• **PROMPT**
What is the number of lines below that contain the string "label"? Give it and nothing else.

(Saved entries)
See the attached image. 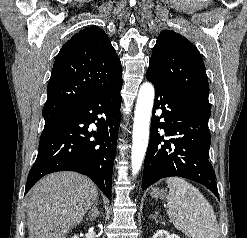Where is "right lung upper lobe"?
Wrapping results in <instances>:
<instances>
[{"label": "right lung upper lobe", "instance_id": "1", "mask_svg": "<svg viewBox=\"0 0 247 238\" xmlns=\"http://www.w3.org/2000/svg\"><path fill=\"white\" fill-rule=\"evenodd\" d=\"M121 62L106 33L91 26L67 41L53 65L45 121L83 103L120 79Z\"/></svg>", "mask_w": 247, "mask_h": 238}]
</instances>
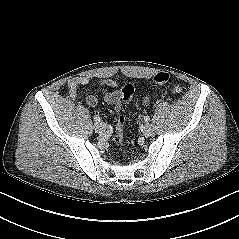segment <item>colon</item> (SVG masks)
<instances>
[{
  "label": "colon",
  "mask_w": 239,
  "mask_h": 239,
  "mask_svg": "<svg viewBox=\"0 0 239 239\" xmlns=\"http://www.w3.org/2000/svg\"><path fill=\"white\" fill-rule=\"evenodd\" d=\"M170 76L168 73L159 72L153 77V83L156 85H166L169 82ZM172 90L174 93H180L182 88L178 84H174L172 86ZM122 98L124 101V107L132 100L135 90L131 84H126L122 88ZM124 128H125V117L123 115H119L117 118L115 133H114V141L117 144H121L124 140Z\"/></svg>",
  "instance_id": "colon-1"
}]
</instances>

• **FINAL ANSWER**
2